By mid-1990, the Movement had regained its strength and had managed to liberate many areas including Jalhag in North Upper Nile, Torit in Eastern Equatoria, Yai, Maridi, Mundari, Yambio, Tambura and Bow Bridge in Western Equatoria. These were significant victories, which were achieved despite the internal splits and the loss of support from Ethiopia for the Movement after the collapse of Mengistu Haile Mariam’s regime in Addis.

In 1990 the entire SPLA Command—and more than two brigades—assembled in Fagak to establish new units and restructure its command. The meeting resulted in Command of the Central and North Upper Nile sector being put under the leadership of Dr. Riek Machar. Blue Nile and West Upper Nile sector was to be commanded by Dr. Lam Akol. The two leaders were assigned these senior positions and deployed to the field notwithstanding rumours that both were planning an internal coup. (Lam Akol has documented this period in his book "Inside an African Revolution" that includes details of the coup.)

In September 1990, forces started moving to their respective areas of operation. I was deployed in a commando force to Western Equatoria. When we reached Jebel Boma, Dr. John communicated to me that Lam Akol in Maban had requested me to report to him. I asked whether I should understand this as an order to report to Dr. Lam in Maban? He said, “this is not an order, it is rather to inform you that it is the desire of Lam.” I immediately asked Dr John if he was aware of other desires and intentions of Dr. Lam? I stated that if it was an order I would continue to Dr Lam in Maban, but if I had a choice in the matter I would prefer to head to my original assignment in Western Equatoria, which I did. Our campaign there went very well and we liberated the whole region of western Equatoria. Our sector then advanced towards Darfur under the leadership of Daud Yahaya Bolad and Abdelaziz Elhelu.

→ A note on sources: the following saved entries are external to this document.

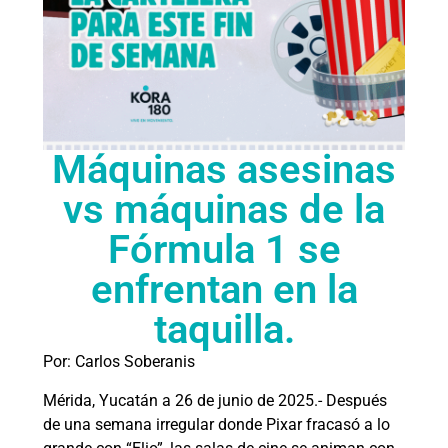
Máquinas asesinas
vs máquinas de la
Fórmula 1 se
enfrentan en la
taquilla.
Por: Carlos Soberanis
Mérida, Yucatán a 26 de junio de 2025.- Después
de una semana irregular donde Pixar fracasó a lo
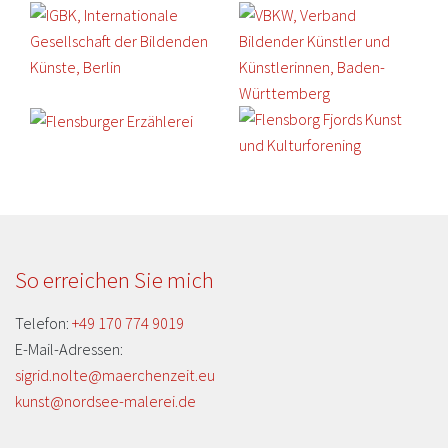
So erreichen Sie mich
Telefon:
+49 170 774 9019
E-Mail-Adressen:
sigrid.nolte@maerchenzeit.eu
kunst@nordsee-malerei.de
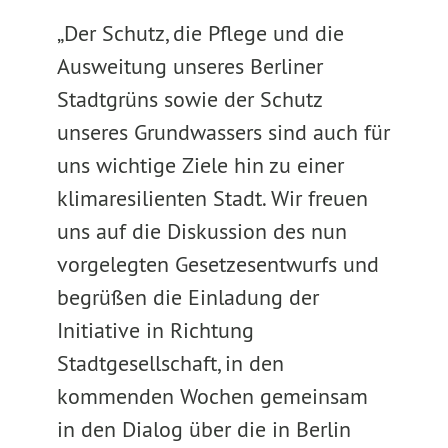
„Der Schutz, die Pflege und die
Ausweitung unseres Berliner
Stadtgrüns sowie der Schutz
unseres Grundwassers sind auch für
uns wichtige Ziele hin zu einer
klimaresilienten Stadt. Wir freuen
uns auf die Diskussion des nun
vorgelegten Gesetzesentwurfs und
begrüßen die Einladung der
Initiative in Richtung
Stadtgesellschaft, in den
kommenden Wochen gemeinsam
in den Dialog über die in Berlin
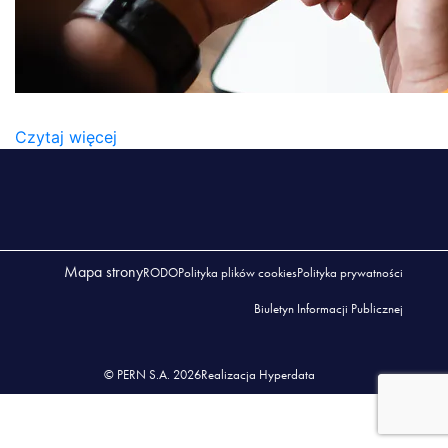
SCREENSHOT_2
Czytaj więcej
Mapa strony
RODO
Polityka plików cookies
Polityka prywatności
Biuletyn Informacji Publicznej
© PERN S.A. 2026
Realizacja Hyperdata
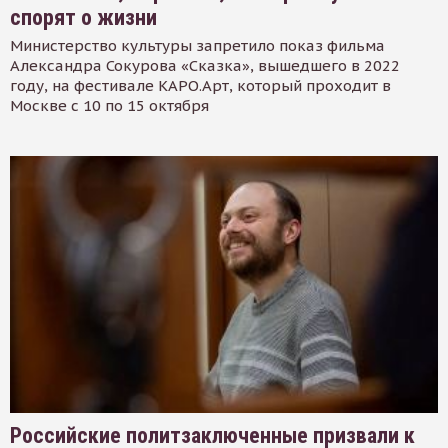
спорят о жизни
Министерство культуры запретило показ фильма
Александра Сокурова «Сказка», вышедшего в 2022
году, на фестивале КАРО.Арт, который проходит в
Москве с 10 по 15 октября
Российские политзаключенные призвали к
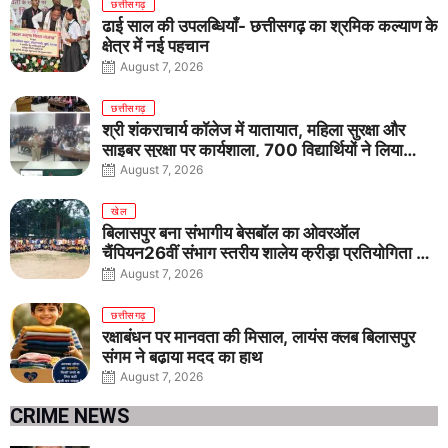
छत्तीसगढ़
ढाई साल की उपलब्धियाँ- छत्तीसगढ़ का श्रमिक कल्याण के
क्षेत्र में नई पहचान
August 7, 2026
छत्तीसगढ़
श्री शंकराचार्य कॉलेज में यातायात, महिला सुरक्षा और
साइबर सुरक्षा पर कार्यशाला, 700 विद्यार्थियों ने लिया
जागरूकता का संकल्प
August 7, 2026
खेल
बिलासपुर बना संभागीय बेसबॉल का ओवरऑल
चैंपियन26वीं संभाग स्तरीय शालेय क्रीड़ा प्रतियोगिता में
तीनों आयु वर्गों में शानदार प्रदर्शन
August 7, 2026
छत्तीसगढ़
रक्षाबंधन पर मानवता की मिसाल, लायंस क्लब बिलासपुर
संगम ने बढ़ाया मदद का हाथ
August 7, 2026
CRIME NEWS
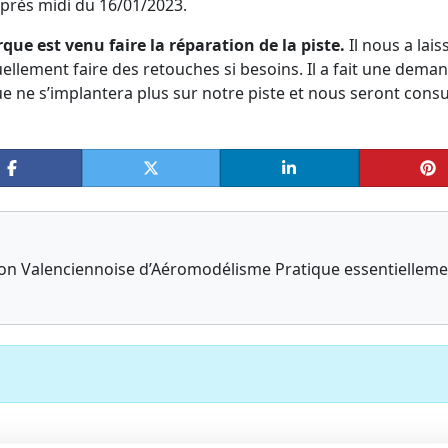
’après midi du 16/01/2023.
rque est venu faire la réparation de la piste.
Il nous a lais
ellement faire des retouches si besoins. Il a fait une dema
ue ne s’implantera plus sur notre piste et nous seront consu
tion Valenciennoise d’Aéromodélisme Pratique essentiellem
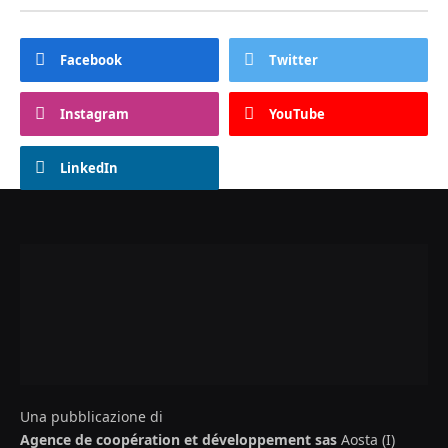
Facebook
Twitter
Instagram
YouTube
LinkedIn
Una pubblicazione di
Agence de coopération et développement sas
Aosta (I)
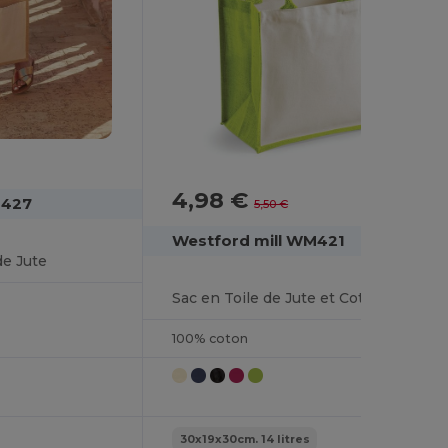
4,98 €
-9%
M427
5,50 €
Westford mill WM421
de Jute
Sac en Toile de Jute et Coton
100% coton
30x19x30cm. 14 litres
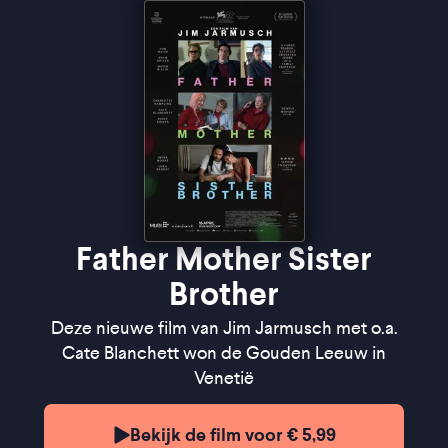
geheel'' -
de Filmkrant
"A film to savour" ★★★★
The Guardian
Father Mother Sister
Brother
Deze nieuwe film van Jim Jarmusch met o.a.
Cate Blanchett won de Gouden Leeuw in
Venetië
Bekijk de film voor € 5,99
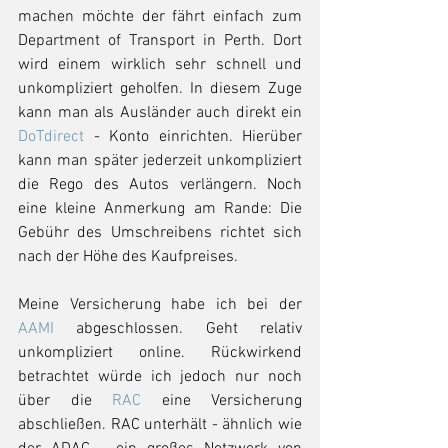
machen möchte der fährt einfach zum 
Department of Transport in Perth. Dort 
wird einem wirklich sehr schnell und 
unkompliziert geholfen. In diesem Zuge 
kann man als Ausländer auch direkt ein 
DoTdirect
 - Konto einrichten. Hierüber 
kann man später jederzeit unkompliziert 
die Rego des Autos verlängern. Noch 
eine kleine Anmerkung am Rande: Die 
Gebühr des Umschreibens richtet sich 
nach der Höhe des Kaufpreises. 
Meine Versicherung habe ich bei der 
AAMI
 abgeschlossen. Geht relativ 
unkompliziert online. Rückwirkend 
betrachtet würde ich jedoch nur noch 
über die 
RAC
 eine Versicherung 
abschließen. RAC unterhält - ähnlich wie 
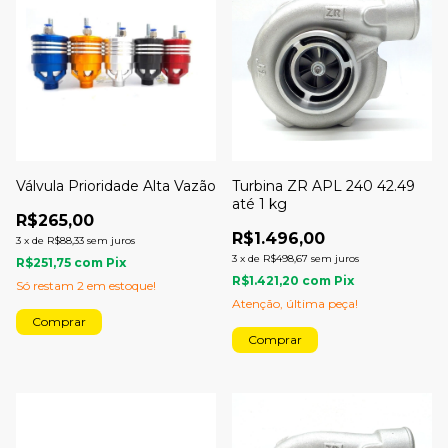
Válvula Prioridade Alta Vazão
Turbina ZR APL 240 42.49
até 1 kg
R$265,00
R$1.496,00
3
x
de
R$88,33
sem juros
3
x
de
R$498,67
sem juros
R$251,75
com
Pix
R$1.421,20
com
Pix
Só restam
2
em estoque!
Atenção, última peça!
Comprar
Comprar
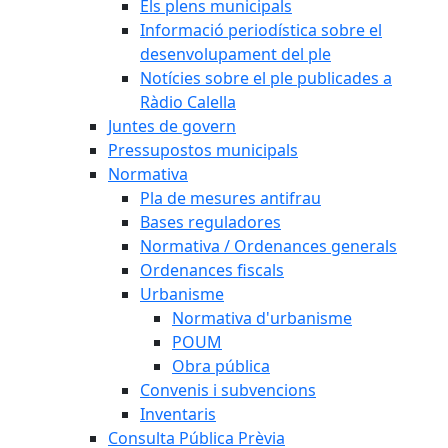
Els plens municipals
Informació periodística sobre el
desenvolupament del ple
Notícies sobre el ple publicades a
Ràdio Calella
Juntes de govern
Pressupostos municipals
Normativa
Pla de mesures antifrau
Bases reguladores
Normativa / Ordenances generals
Ordenances fiscals
Urbanisme
Normativa d'urbanisme
POUM
Obra pública
Convenis i subvencions
Inventaris
Consulta Pública Prèvia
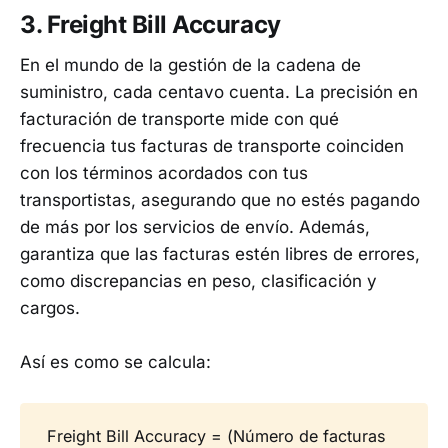
3. Freight Bill Accuracy
En el mundo de la gestión de la cadena de
suministro, cada centavo cuenta. La precisión en
facturación de transporte mide con qué
frecuencia tus facturas de transporte coinciden
con los términos acordados con tus
transportistas, asegurando que no estés pagando
de más por los servicios de envío. Además,
garantiza que las facturas estén libres de errores,
como discrepancias en peso, clasificación y
cargos.
Así es como se calcula:
Freight Bill Accuracy = (Número de facturas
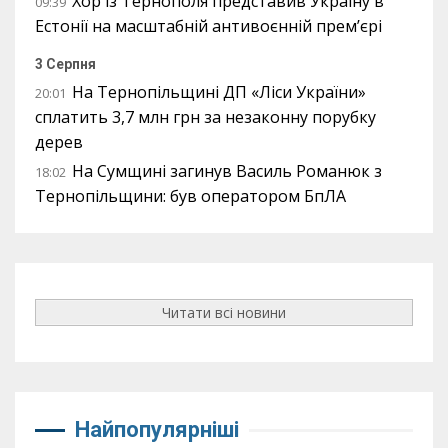
Хор із Тернополя представив Україну в
09:39
Естонії на масштабній антивоєнній прем’єрі
3 Серпня
На Тернопільщині ДП «Ліси України»
20:01
сплатить 3,7 млн грн за незаконну порубку
дерев
На Сумщині загинув Василь Романюк з
18:02
Тернопільщини: був оператором БпЛА
Читати всі новини
Найпопулярніші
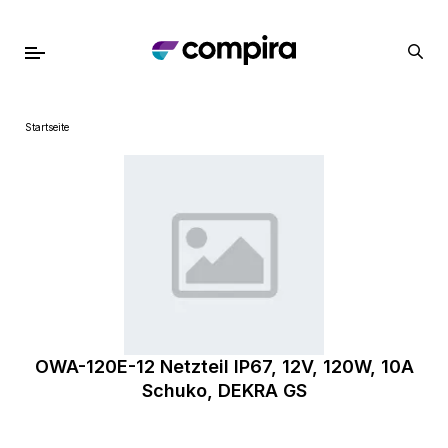
Startseite
OWA-120E-12 Netzteil IP67, 12V, 120W, 10A
Schuko, DEKRA GS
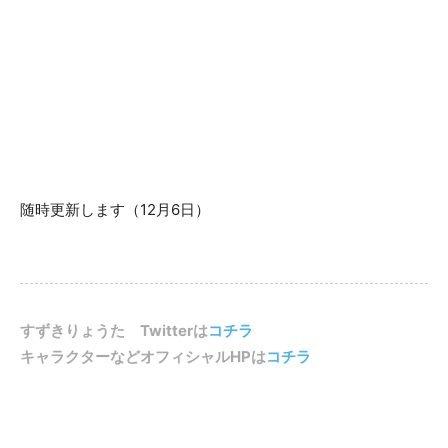
随時更新します（12月6日）
すずきりょうた Twitterは
コチラ
キャラクターなどオフィシャルHPは
コチラ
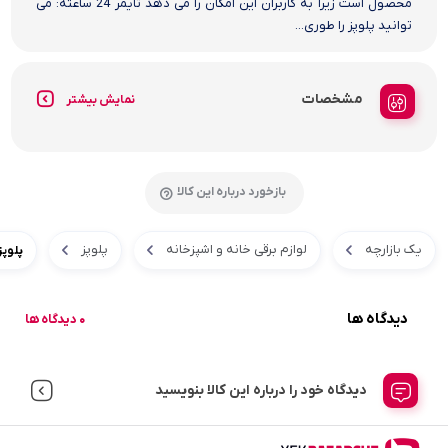
محصول است زیرا به کاربران این امکان را می دهد تایمر 24 ساعته: می
توانید پلوپز را طوری...
مشخصات
نمایش بیشتر
بازخورد درباره این کالا
یک بازارچه
لوازم برقی خانه و اشپزخانه
پلوپز
پلوپز 5 لیتری هوشمند شیائومی مدل
دیدگاه ها
0 دیدگاه ها
دیدگاه خود را درباره این کالا بنویسید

During the same period, in mid-1991, Riek Machar, Lam Akol and Gordon Koung announced their anticipated coup in Nasir town, resulting in the creation of a new splinter group, the SPLM- Nasir faction. Echoing the stance of previous coups and splits in the Movement, the reasons given by Dr Machar and Dr Lam for their coup were: the need for liberation and self-determination for South Sudan, reform and democratization of the SPLM and changes in command and structure. The promotion of this agenda was, however, always unfortunately marred by portraying others in the Movement as unfaithful, traitors to the cause and corrupt. Ironically for the ten years that the spilt persisted, none of the reforms, the national conference or the objectives listed by Dr. Lam and Dr. Machar in the coup’s document, ‘Why Garang must go?’ were realized. The only achievement of the split was Khartoum’s opportunistic “agreement” to the demand for self-determination!

The coup of Dr. Machar and Dr. Lam led to a full scale spilt in the Movement. The two immediately ordered their forces to fight against the SPLM/A instead of fighting the real enemy, the Khartoum regime. Within days massacres were being committed throughout the SPLM/A’s areas of control. In Bor alone, the place of origin of Dr John Garang,

thousands of civilians were killed, property was looted and women were raped and killed. The Government of Khartoum took immediate advantage of the spilt and launched its “Victory Sword / Seaif Al-Obur" military campaigns. As consequences, SPLM/A lost most of the areas in Upper Nile to Reik Machar/Lam Akol’s group and to Sudan government forces.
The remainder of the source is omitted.